But the respite was temporary. Islamist ideology was ascendant, and the onset of war with Iraq in September 1980 effectively silenced critics of the new order. In due course, hejab was indeed made mandatory, and gender discrimination was written into the constitution of the post-revolutionary state. Many of the women who organized that first rally were executed or imprisoned; others were hounded into exile. Most of those who remained lost hope and were forced into uneasy quiescence. Women loyal to the new regime’s Islamist ideology assumed the mantle of promoting women’s rights, and in time they managed to modify the harsher edges of some laws and tone down the official gender rhetoric.
In the early 1990s, secular women activists began to add their voices to the emerging dissent among religious-minded women, but it was another decade before they could again protest in public against gender discrimination in the law. Meanwhile, much has changed in Iranian society. The population is far more educated than before the revolution. Literacy is at around 80 percent nationwide, and over 90 percent among those below the age of 25. There are 22 million students, around 3 million enrolled in universities, and over half of these are women. As the state’s Islamist ideology has lost its lustre, society has—paradoxically—experienced a form of “secularization” from below and given birth to what is now openly referred to as “Islamic feminism.” It is history’s irony that the revolution that brought the clerics into power also sowed the seeds of a new intellectual and popular movement for the separation of the institution of religion from that of the state, if not of faith from politics. The failure of former President Mohammad Khatami and reformist parliamentarians to fulfill their campaign promises, in the face of fierce opposition from sections of the clerical establishment, has only added to the legitimacy of the secularist movement and the urgency of its demands.
Speaking Truth to Power
The presidential elections of 2005 presented women activists with a window of opportunity. Since the mid-1990s, electoral campaigns have been rare moments when the authorities’ tolerance level rises along with the political temperature, and when activists can hope to air contentious issues without fear of repression.
The political temperature in June 2005 was exceptionally high. Khatami’s two terms as president, and the tug of war between the reformists within the system and their opponents, had lifted taboos. A burgeoning, if fragile civil society had emerged. Shirin Ebadi’s Nobel Peace Prize had lent confidence and hope to women activists. In October 2003, a group of young activists led thousands of men and women who gathered to welcome Ebadi home at Mehrabad airport. In December, some of these women gathered once again to collect funds and provide humanitarian services following the Bam earthquake disaster. These women activists regularly celebrated March 8 as Women’s Day, organizing seminars, lectures and events in universities and cultural centers, to which reformist women in Parliament (in Persian, Majles) or government ministries were sometimes invited.

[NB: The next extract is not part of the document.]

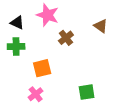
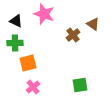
brown cross: (66, 38) -> (73, 35), moved
orange square: (42, 68) -> (28, 63), moved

Khatami had created a Center for Women’s Participation, headed by Vice President Zahra Shoja’i, who encouraged the formation of women’s NGOs. The number of registered women’s NGOs rose from 67 in 1997 to 480 in 2005. The reformist-dominated Sixth Majles (2000-2004) passed many bills in women’s favor, though most—including the proposal to ratify the Convention on the Elimination of All Forms of Discrimination Against Women (CEDAW)—were rejected by the Guardian Council, the unelected clerical body constitutionally empowered to vet legislation for adherence to “Islamic” principles. The most profound changes, however, were happening in society at large, the most visible being the relaxation of the dress code, the “Islamic hejab” that was imposed upon all women in 1983. Colorful and stylish outfits made their way back into the streets, and unwritten gender segregation rules were broken.
Then, in February 2004, the Guardian Council and Supreme Leader Ali Khamenei made sure that the Seventh Majles returned to conservative control. All 12 women deputies, with one exception, are conservatives intent on reversing the gender policies of the reformists. They have vowed not to tolerate the discussion of women’s rights outside the framework of Islamic jurisprudence (fiqh) and to fight against laxity in hejab. The only bill that these women have so far introduced is one to establish “National Dress.”
Against this backdrop, and just five days before the first round of the presidential elections, a coalition of women’s rights activists rallied against the systemic discrimination that women face in law. The June 12 event was preceded by two smaller protests. The first took place on June 1 when a coalition of religious and secularist women activists staged a sit-in in front of the president’s office to protest the ban on women running for president. Then, on June 9, a hundred younger women activists gathered in front of Azadi Stadium during the Iran-Bahrain soccer game, and succeeded in forcing their way in to watch the second half, in effect breaking the ban on admitting women to matches.
But the June 12 rally took women’s demands for equal rights and access to a different level, framing the issue as a constitutional problem. Among the women involved were many who were arguing for a boycott of the elections and a referendum to change the constitution; this made prominent women reformists, whether in government or in political parties, wary of supporting them. Mosharekat, the largest and most progressive reformist party, had nominated as their presidential candidate Mustafa Moin, who had chosen former Majles deputy Elaheh Koulaee as his spokesperson, organized sessions with women activists, and proposed a progressive program on gender rights. These women still hoped that change could come through elections.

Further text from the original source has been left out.